Feature selection is an important technique for dimensionality reduction which is widely used in the field of Data mining and Machine Learning. It is a crucial preprocessing stage in Knowledge Discovery in Databases (KDD). The feature selection or feature subset selection is the process of selecting a subset of features by removing redundant features without resulting in information loss. Pawlak [13] developed Rough Set Theory (RST), which got established as a popular soft computing methodology for knowledge discovery amidst uncertainty. Reduct denotes the subset of the features selected using RST.

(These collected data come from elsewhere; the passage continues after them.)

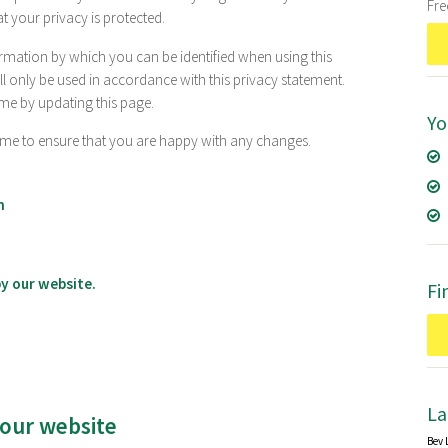
Fr
t your privacy is protected.
rmation by which you can be identified when using this
ll only be used in accordance with this privacy statement.
me by updating this page.
Yo
ime to ensure that you are happy with any changes.
n
y our website.
Fi
La
 our website
Bev 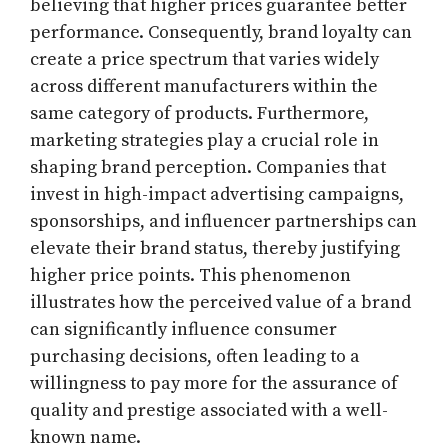
believing that higher prices guarantee better
performance. Consequently, brand loyalty can
create a price spectrum that varies widely
across different manufacturers within the
same category of products. Furthermore,
marketing strategies play a crucial role in
shaping brand perception. Companies that
invest in high-impact advertising campaigns,
sponsorships, and influencer partnerships can
elevate their brand status, thereby justifying
higher price points. This phenomenon
illustrates how the perceived value of a brand
can significantly influence consumer
purchasing decisions, often leading to a
willingness to pay more for the assurance of
quality and prestige associated with a well-
known name.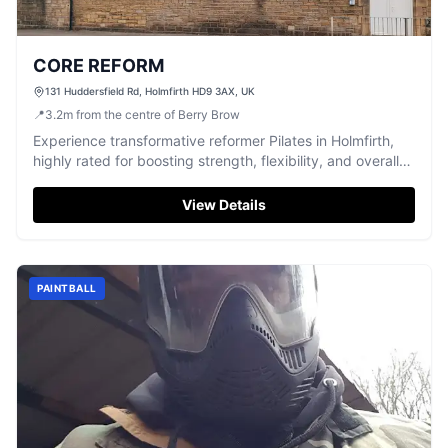
CORE REFORM
131 Huddersfield Rd, Holmfirth HD9 3AX, UK
📍
3.2
m
from the centre of Berry Brow
Experience transformative reformer Pilates in Holmfirth,
highly rated for boosting strength, flexibility, and overall
well-being.
View Details
PAINTBALL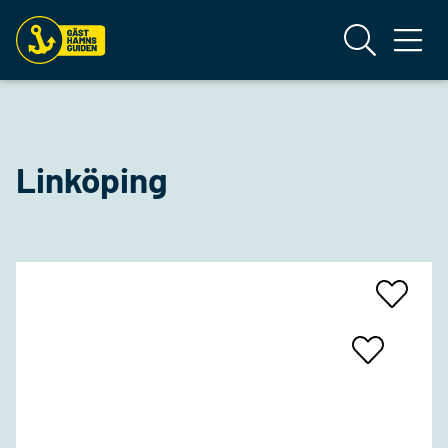
Linköping
Add
To
Favrites
Add
To
Favrites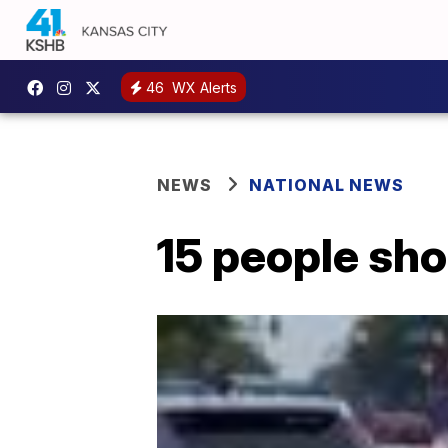
46
WX Alerts
NEWS
NATIONAL NEWS
15 people sho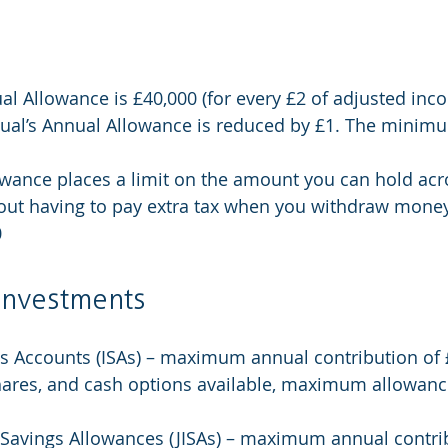
l Allowance is £40,000 (for every £2 of adjusted inc
idual’s Annual Allowance is reduced by £1. The minim
wance places a limit on the amount you can hold acro
ut having to pay extra tax when you withdraw money. 
0
 investments
s Accounts (ISAs) – maximum annual contribution of 
hares, and cash options available, maximum allowance
 Savings Allowances (JISAs) – maximum annual contrib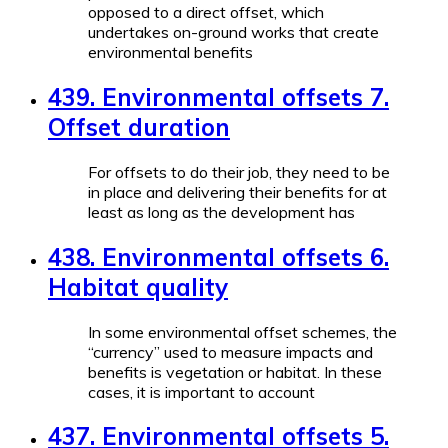
opposed to a direct offset, which
undertakes on-ground works that create
environmental benefits
439. Environmental offsets 7.
Offset duration
For offsets to do their job, they need to be
in place and delivering their benefits for at
least as long as the development has
438. Environmental offsets 6.
Habitat quality
In some environmental offset schemes, the
“currency” used to measure impacts and
benefits is vegetation or habitat. In these
cases, it is important to account
437. Environmental offsets 5.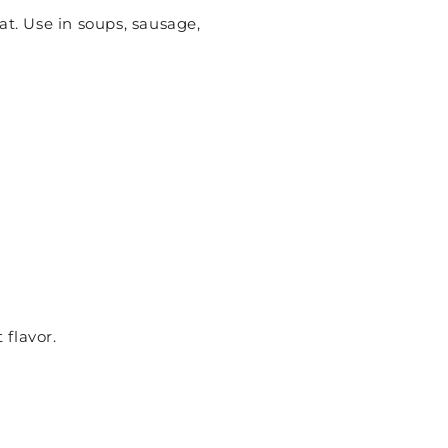
at. Use in soups, sausage,
 flavor.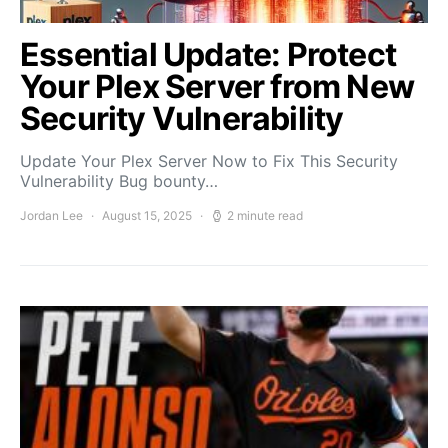
Essential Update: Protect
Your Plex Server from New
Security Vulnerability
Update Your Plex Server Now to Fix This Security
Vulnerability Bug bounty…
Jordan Lee
August 15, 2025
2 minute read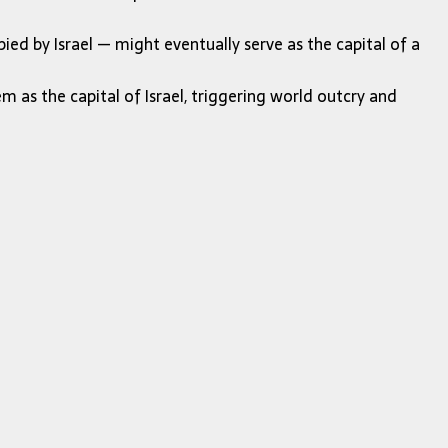
ied by Israel — might eventually serve as the capital of a
 as the capital of Israel, triggering world outcry and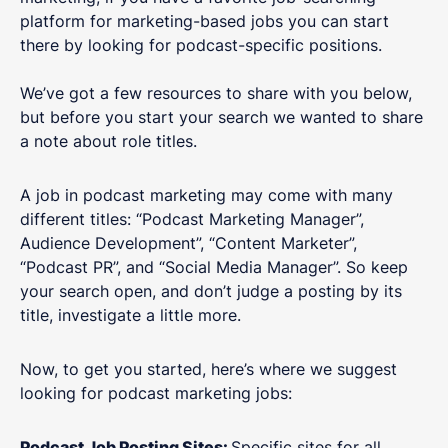
platform for marketing-based jobs you can start
there by looking for podcast-specific positions.
We’ve got a few resources to share with you below,
but before you start your search we wanted to share
a note about role titles.
A job in podcast marketing may come with many
different titles: “Podcast Marketing Manager”,
Audience Development”, “Content Marketer”,
“Podcast PR”, and “Social Media Manager”. So keep
your search open, and don’t judge a posting by its
title, investigate a little more.
Now, to get you started, here’s where we suggest
looking for podcast marketing jobs:
Podcast Job Posting Sites:
Specific sites for all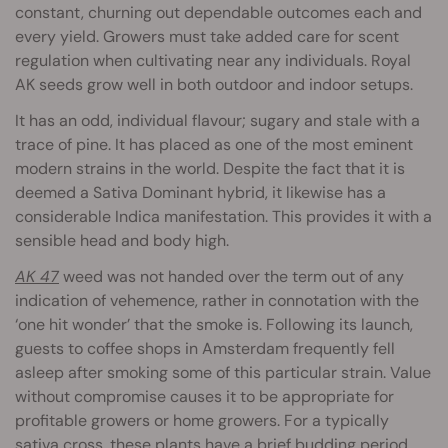
constant, churning out dependable outcomes each and
every yield. Growers must take added care for scent
regulation when cultivating near any individuals. Royal
AK seeds grow well in both outdoor and indoor setups.
It has an odd, individual flavour; sugary and stale with a
trace of pine. It has placed as one of the most eminent
modern strains in the world. Despite the fact that it is
deemed a Sativa Dominant hybrid, it likewise has a
considerable Indica manifestation. This provides it with a
sensible head and body high.
AK 47
weed was not handed over the term out of any
indication of vehemence, rather in connotation with the
‘one hit wonder’ that the smoke is. Following its launch,
guests to coffee shops in Amsterdam frequently fell
asleep after smoking some of this particular strain. Value
without compromise causes it to be appropriate for
profitable growers or home growers. For a typically
sativa cross, these plants have a brief budding period.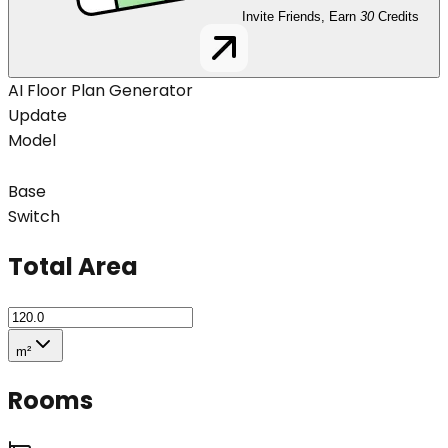
Invite Friends, Earn
30
Credits
AI Floor Plan Generator
Update
Model
Base
Switch
Total Area
m²
Rooms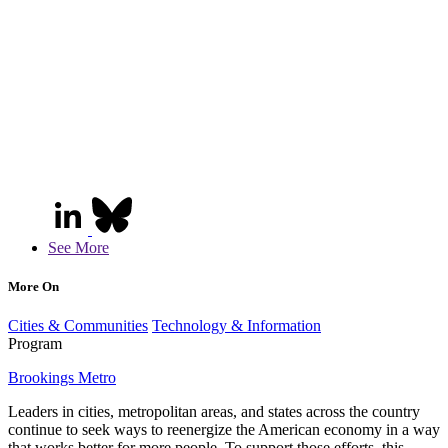
See More
More On
Cities & Communities
Technology & Information
Program
Brookings Metro
Leaders in cities, metropolitan areas, and states across the country
continue to seek ways to reenergize the American economy in a way
that works better for more people. To support those efforts, this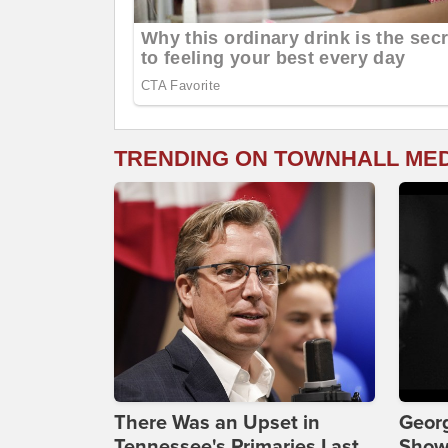
TRENDING ON TOWNHALL ME
There Was an Upset in
Georg
Tennessee's Primaries Last
Show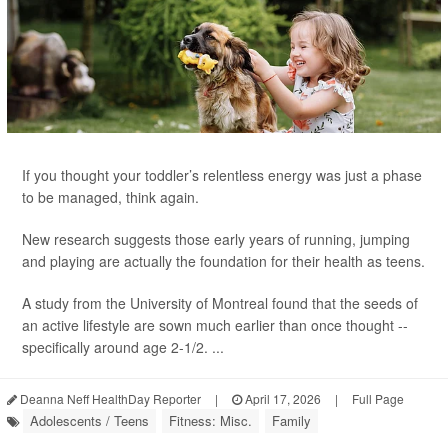
If you thought your toddler’s relentless energy was just a phase
to be managed, think again.
New research suggests those early years of running, jumping
and playing are actually the foundation for their health as teens.
A study from the University of Montreal found that the seeds of
an active lifestyle are sown much earlier than once thought --
specifically around age 2-1/2. ...
Deanna Neff HealthDay Reporter
|
April 17, 2026
|
Full Page
Adolescents / Teens
Fitness: Misc.
Family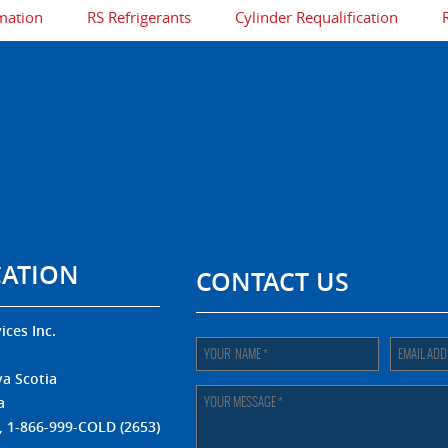
mation
RS Refrigerants
Cylinder Requalification
CATION
CONTACT US
ices Inc.
.
a Scotia
a
, 1-866-999-COLD (2653)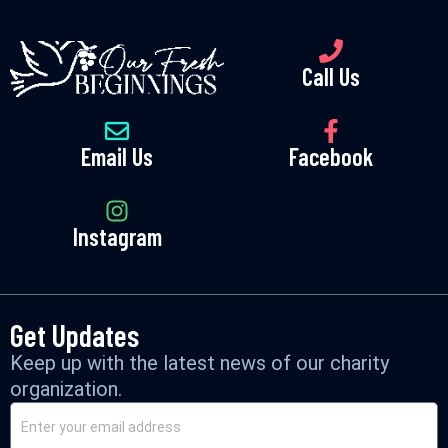
Call Us
Email Us
Facebook
Instagram
Get Updates
Keep up with the latest news of our charity
organization.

Classical RST is used for reduct computation in complete symbolic decision systems. But it is inappropriate for reduct computation in real-valued or hybrid decision systems (HDS). Fuzzy rough set model was introduced by Dubois and Prade [3] in 1990 for dealing with hybrid decision systems. Several extensions to Dubois and Prade Fuzzy-Rough Set model were introduced in literature such as Radzikowska and Kerre’s model [14], Hu model [5] and Gaussian Kernel-based Fuzzy Rough Set model [6] etc. Parallely reduct computation approaches are developed in these models which are primarily Sequential Forward Selection (SFS) based algorithms [4, 6, 7, 9, 16,17,18,19,20].

Computing all the possible reducts of a given decision system or computing minimum length optimal reduct is proved to be an NP-Hard problem [14]. Hence researchers are developing the heuristic approach for near optimal reduct computation algorithms. Two important aspects of reduct computing algorithm are the dependency measure (heuristic), used for assessing the quality of the reduct, and the control strategy used for attribute selection. Two important control strategies for reduct computation in literature are SFS and SBE approaches. In SFS, reduct is initialized to empty set and in every iteration the attribute with the optimal heuristic measure is included into the reduct till the end condition is reached. In SBE, reduct is initialized to all the attributes, and with every attribute, a test is conducted to check whether the omission of the attribute doesn’t lead to information loss. If an attribute is found to be redundant then it is removed from the reduct. The SBE approaches will always result in a reduct without redundancy, and the SFS approaches can not guaranty the redundancy less reduct computation.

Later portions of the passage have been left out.